Similarly as it happened with the debate about the impact of the crisis on the population’s health as a whole, it is likely that as the number of studies on the influence of the crisis on health equity increases, the scientific discourse will merge with the ideological one. The reason is that beyond what data indicate objectively, what is at stake is a much deeper debate about whether the neoliberal orientation of capitalism is exacerbating inequalities in health. In other words: which should be the best social and economical model for health equity?

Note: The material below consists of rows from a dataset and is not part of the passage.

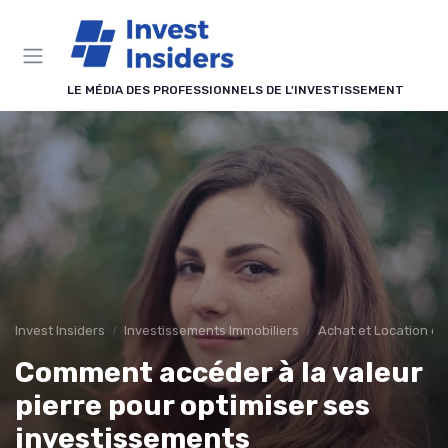
Panneau de gestion des cookies
LE MÉDIA DES PROFESSIONNELS DE L'INVESTISSEMENT
Invest Insiders
Investissements Immobiliers
Achat et Location de
Comment accéder à la valeur
pierre pour optimiser ses
investissements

To respond to this question, it will be convenient to incorporate new methodological approaches beyond hard quantification of impacts, which enables a better understanding of the negative consequences of current socioeconomic transformations for health and health equity. Moreover, we should not only be aware of the impacts of the current crisis, but also of those that will stem from the new social structure that is being progressively imposed by a minority [37] with the excuse of overcoming the crisis [38]. Therefore, today more than ever, epidemiology should enhance its social scope and work together with other disciplines to become more engaged in producing societies in which health equity is a central aim.